Research: Glossary DRG Residence and Executor Chokepoint

Mission: glossary-drg-chokepoint-01KPTE0P Date: 2026-04-22 Status: Complete — all decisions resolved during planning interrogation.


Decision 1 — DRG Population Model

Decision: Runtime-computed in-memory layer (not persisted YAML).

Approach: A new GlossaryDRGBuilder function materializes DRGNode / DRGEdge / DRGGraph objects from the active GlossaryStore at executor construction time. These are real domain objects using the existing doctrine.drg.models types. No .kittify/doctrine/graph.yaml is written; no new CLI command is introduced. The builder function is reusable: WP02 consumes it for the GlossaryTermIndex; a future WP5.5 entity-page renderer can consume the same builder without model changes. Persistence can be added later as an export/cache concern if operators need it.

Why: FR-013 and FR-015 require "rebuildable on demand, no operator action." A persisted YAML model would impose sync discipline on operators and require a new spec-kitty glossary drg-sync command. The runtime-computed model satisfies all acceptance gates without that burden. Vocabulary freshness is guaranteed because the index is always built from the live glossary store.

Alternatives rejected:

  • Persisted YAML in .kittify/doctrine/graph.yaml: requires a sync command, operator maintenance, and reopens charter-sync plumbing. Rejected.

Decision 2 — glossary:<id> URN Derivation

Decision: glossary:<sha256(canonical_surface, utf-8)[:8]> — 8 lowercase hex characters derived from the canonical surface form.

Approach: canonical_surface = term.surface.surface_text (already normalized to lowercase, trimmed). The ID is hashlib.sha256(canonical_surface.encode()).hexdigest()[:8]. Example: "lane" → glossary:d93244e7. The derivation is deterministic and stable: the same term always produces the same URN across process restarts and store rebuilds.

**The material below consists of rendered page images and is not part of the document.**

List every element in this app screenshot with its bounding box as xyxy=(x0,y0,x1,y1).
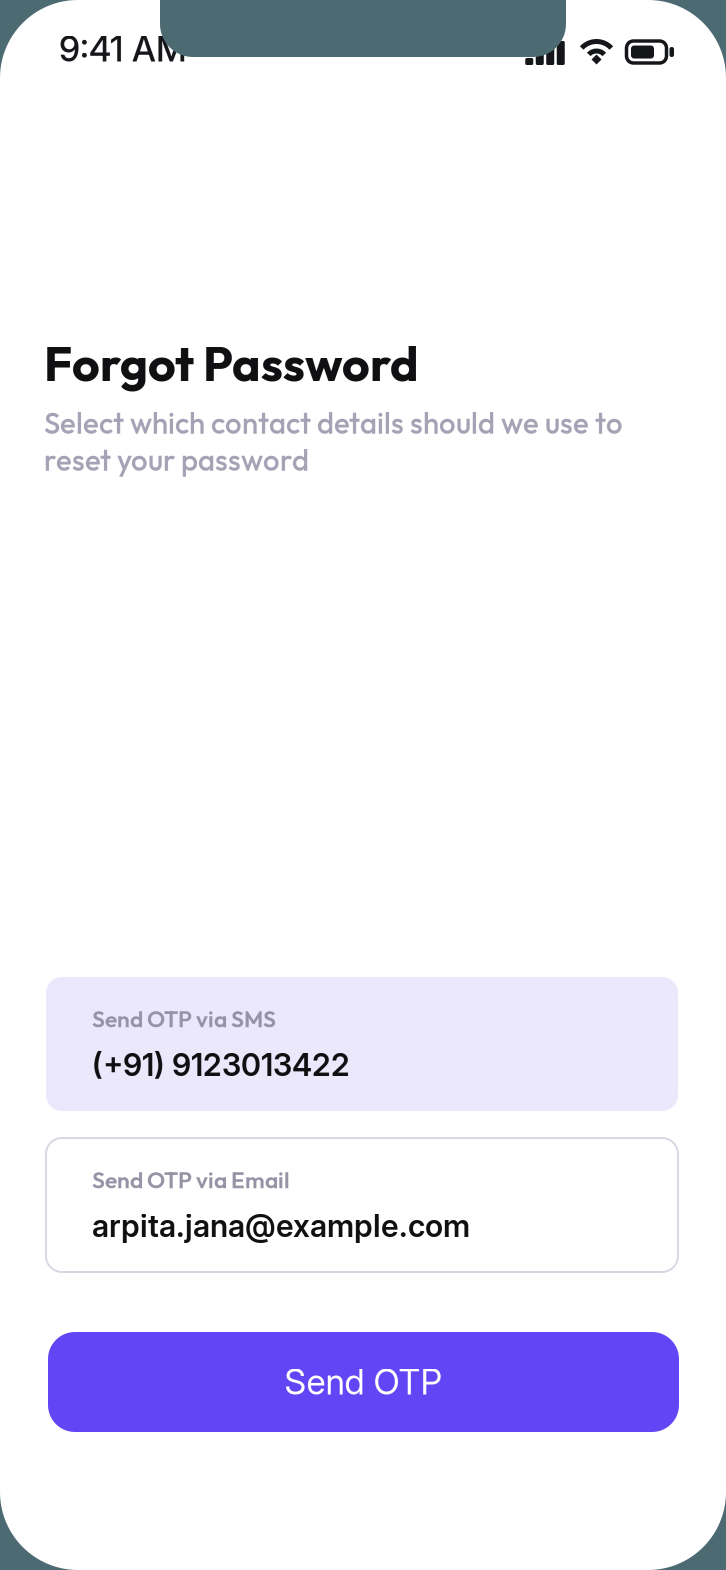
button[interactable]: Send OTP via Email xyxy=(46,1138,678,1272)
button[interactable]: Send OTP via SMS xyxy=(46,977,678,1111)
staticText: reset your password xyxy=(44,441,309,478)
button[interactable]: Send OTP xyxy=(48,1332,679,1432)
staticText: arpita.jana@example.com xyxy=(92,1207,470,1244)
staticText: Select which contact details should we u… xyxy=(44,404,623,442)
staticText: Send OTP via SMS xyxy=(92,1005,276,1033)
staticText: Forgot Password xyxy=(44,333,419,394)
staticText: (+91) 9123013422 xyxy=(92,1046,350,1083)
staticText: 9:41 AM xyxy=(59,28,187,70)
staticText: Send OTP via Email xyxy=(92,1166,290,1194)
staticText: Send OTP xyxy=(284,1361,442,1403)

Collision probability: With 8 hex chars (4 billion space), expected collision with 10,000 terms is ~1.2×10⁻⁵. Negligible for any realistic glossary. If a collision is detected at index build time, the builder logs a warning and retains the first term (predictable, deterministic behavior).

NodeKind value: The existing NodeKind StrEnum validates that urn.split(":")[0] == kind.value. To produce glossary: URN prefixes, the new enum member must have value "glossary":

GLOSSARY = "glossary"   # NodeKind.GLOSSARY, URN prefix: "glossary:"

This is the only clean path through the existing URN validator without relaxing the validator itself. The attribute name GLOSSARY is descriptive in context.

Alternatives rejected:

  • Sequential integer IDs: not stable across store rebuilds (different insertion order). Rejected.
  • ULIDs: non-deterministic (time-based). Rejected.
  • NodeKind.GLOSSARY_TERM = "glossary_term" with glossary_term: URNs: would contradict the spec's glossary:<id> notation. The DRG validator enforces urn_prefix == kind.value, so this would require glossary_term: URNs everywhere. Rejected in favour of NodeKind.GLOSSARY = "glossary" which produces glossary: URNs as specified.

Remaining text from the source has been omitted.